Orbax API migration questions
haohuanw opened this issue · comments
i have migrated my use cases to use the new orbax api but have some questions (maybe due to my setup is incorrect).
issue1: i am getting
ValueError: Distributed system is not available; please initialize it via `jax.distributed.initialize()` at the start of your program.
when calling
orbax/checkpoint/async_checkpointer.py", line 83, in _get_barrier_sync_fn
raise ValueError(
i am using single slice multi host tpu on gke, which i think calling distributed.initilize()
is not needed..? but let me know if that's not the case...
issue 2: my current setup is still using pmap
(i know this is not ideal 😢 ) with flax.jax_utils.replicate
and flax.jax_utils.unreplicate
and i am getting
ValueError: Cannot serialize host local arrays.

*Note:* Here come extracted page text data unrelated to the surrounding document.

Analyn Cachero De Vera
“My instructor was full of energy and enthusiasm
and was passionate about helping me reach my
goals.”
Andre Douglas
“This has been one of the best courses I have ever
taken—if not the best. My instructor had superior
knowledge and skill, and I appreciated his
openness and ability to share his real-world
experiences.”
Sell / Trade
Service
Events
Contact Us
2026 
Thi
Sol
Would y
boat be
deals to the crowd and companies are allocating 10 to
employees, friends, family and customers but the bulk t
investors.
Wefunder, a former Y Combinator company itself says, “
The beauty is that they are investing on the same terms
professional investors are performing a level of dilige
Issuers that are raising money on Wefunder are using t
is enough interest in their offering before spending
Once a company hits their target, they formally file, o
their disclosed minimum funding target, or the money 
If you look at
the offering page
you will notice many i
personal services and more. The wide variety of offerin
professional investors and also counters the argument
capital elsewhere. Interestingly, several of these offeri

Arrays like this are typically obtained using pmap. Consider using fully_replicated_host_local_array_to_global_array in orbax/checkpoint/utils.py to convert your arrays into serializable objects.

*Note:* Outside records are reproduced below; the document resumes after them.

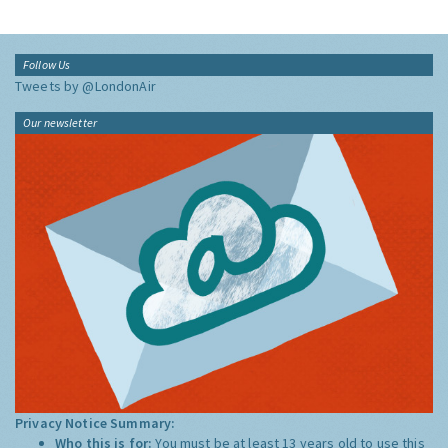
Follow Us
Tweets by @LondonAir
Our newsletter
Privacy Notice Summary:
Who this is for:
You must be at least 13 years old to use this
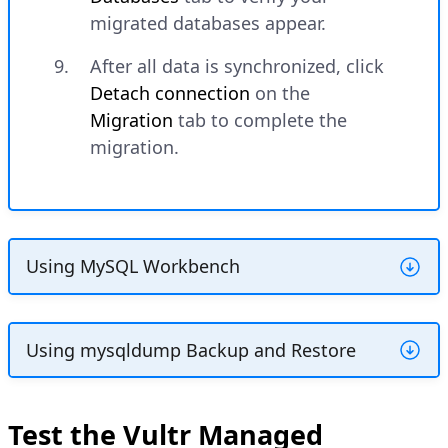
migrated databases appear.
After all data is synchronized, click
Detach connection
on the
Migration
tab to complete the
migration.
Using MySQL Workbench
MySQL Workbench provides a graphical
interface for database migration with
Using mysqldump Backup and Restore
schema mapping and validation features.
This method uses the backup file created
earlier to restore databases to Vultr.
Download and install
MySQL
Test the Vultr Managed
Workbench
if not already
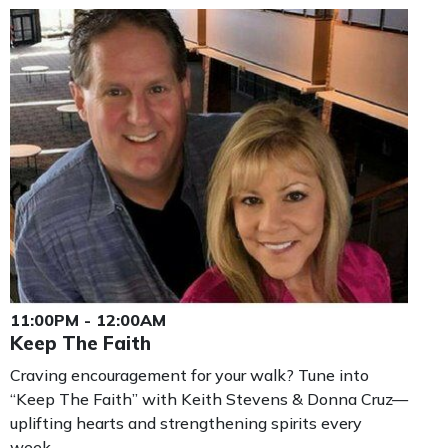
11:00PM - 12:00AM
Keep The Faith
Craving encouragement for your walk? Tune into
“Keep The Faith” with Keith Stevens & Donna Cruz—
uplifting hearts and strengthening spirits every
week.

when training on multiple tpu. just to confirm, i basically just need to convert entire state to gda array? previously, i think orbax only save weights on process 0 automatically and i want to make sure the behavior is the same.
For 1, I'm also not always sure when jax.distributed.initialize
is getting called and when not, but basically it always needs to be called. The only question is whether JAX is doing the call for you behind the scenes or not, but it is essentially always needed. I'm just not quite sure why it's not getting called for you.

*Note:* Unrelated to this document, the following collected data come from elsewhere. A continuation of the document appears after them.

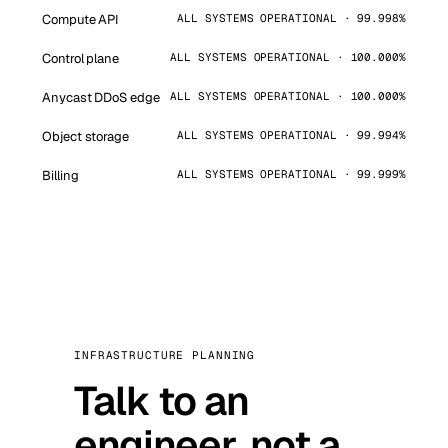
Compute API
ALL SYSTEMS OPERATIONAL · 99.998%
Control plane
ALL SYSTEMS OPERATIONAL · 100.000%
Anycast DDoS edge
ALL SYSTEMS OPERATIONAL · 100.000%
Object storage
ALL SYSTEMS OPERATIONAL · 99.994%
Billing
ALL SYSTEMS OPERATIONAL · 99.999%
INFRASTRUCTURE PLANNING
Talk to an
engineer, not a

For 2, if all the arrays in your state were obtained from pmap, you would need to use fully_replicated_host_local_array_to_global_array
on all of them to get jax.Array
with the appropriate sharding. The arrays would still be fully replicated, so saving would happen on one process.
For 1. I believe jax.distributed.initialize()
is only called automatically inside of google, open source users of jax must call it explicitly. I will work on a fix for jax.distributed.initialize()
by modifying how we automate arguments here - currently it looks like this code only works for GKE on XPK which is a user-friendly wrapper of GKE
As an immediate workaround you can remove the jax.distributed.initialize()
call and use an orbax synchronous checkpointer instead of asychronous, or you can set MEGASCALE_COORDINATOR_ADDRESS
= as an env var - I think this solution has already been recommended to you. Edit: this code shows calling jax.distributed.initialize
with explicit inputs
thanks! this is the current workaround i have.